Financial Engineering and Diminishing Returns
Someone I know who was thinking about selling her business asked me if I might take a look at the numbers her accounting firm had prepared in order to help think through how aggressive (or not) she might want to be with regards to addbacks and other allocations. In looking through the spreadsheets she provided, some adjustments were completely fair and logical, while others were probably pushing it. Which is normally how it goes.
In the former category, for example, was a truly one-time legal settlement (though one can argue that every business should build in some level of annual reserve for legal expenses since we’re all going to get sued), while in the latter was compensation for recently hired employees who weren’t yet at capacity, but were expected to drive growth. The reason that’s pushing it is because the contributions of those employees should be picked up in management’s growth projections, meaning that if you add back their expense, but keep their contribution, you’re double counting.
One thing that’s important to keep in mind in situations such as this, where it’s tempting to get creative with the numbers, is that the returns on financial engineering aren’t just diminishing, but they can turn negative if you engineer too far.
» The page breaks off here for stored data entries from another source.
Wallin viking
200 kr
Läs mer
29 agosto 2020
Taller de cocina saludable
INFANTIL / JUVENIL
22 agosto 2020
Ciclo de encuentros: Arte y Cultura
For example, “bespoke” metrics such as ACSOI (adjusted consolidated segment operating income, shoutout Groupon) and community-adjusted EBITDA (shoutwork WeWork) not only invite justifiable skepticism, but risk casting doubt on your entire set of financials.
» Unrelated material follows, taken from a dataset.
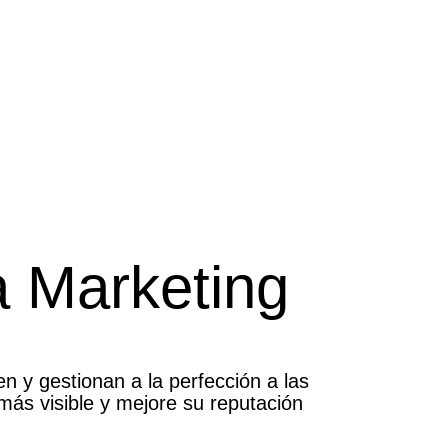
a Marketing
y gestionan a la perfección a las
más visible y mejore su reputación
To wit, we saw some numbers the other day from a business that reported earning $4M of EBITDA, but $10M of what they called “EBITDA Relevant to a Third Party Evaluation,” with the delta between EBITDA and EBITDARTPE explained by $2M in annual savings if the buyer were to just also buy the company that was licensing its IP to this business, another $2M in compliance costs (which were a “best practice,” but “not required”), $1M in employee efficiencies, and another $1M in administrative synergies.
Were some of these savings potentially legitimate? Sure. But did it seem like a good use of our time to dig in given the unseriousness of it all? No, it did not. So while someone somewhere at some point was probably high-fiving the work that grew earnings 150%, it’s precisely that someone somewhere did that that made this potential deal a quick pass for us
Or as Holly calls it, a QP!
Kewpie also happens to be the local high school mascot.
Of which our CLO Taylor Hall is an alum (you’ll need to “scroll down;” he looked good in a tux).
Everything comes full circle in Missouri.